Page-level text extractions
■ ■ ■ ■
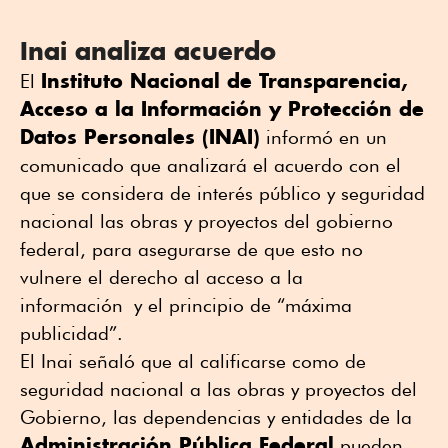
Inai analiza acuerdo
Instituto Nacional de Transparencia,
El
Acceso a la Información y Protección de
Datos Personales (INAI)
informó en un
comunicado que analizará el acuerdo con el
que se considera de interés público y seguridad
nacional las obras y proyectos del gobierno
federal, para asegurarse de que esto no
vulnere el derecho al acceso a la
información y el principio de “máxima
publicidad”.
El Inai señaló que al calificarse como de
seguridad nacional a las obras y proyectos del
Gobierno, las dependencias y entidades de la
Administración Pública Federal
pueden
■ ■ ■ ■
REQUIREMENT:
Beginning with the line that holds "Gobierno, las dependencias y entidades de la", please give again each line exactly until the records end, and include that final line.

YOUR RESPONSE:
Gobierno, las dependencias y entidades de la
Administración Pública Federal
pueden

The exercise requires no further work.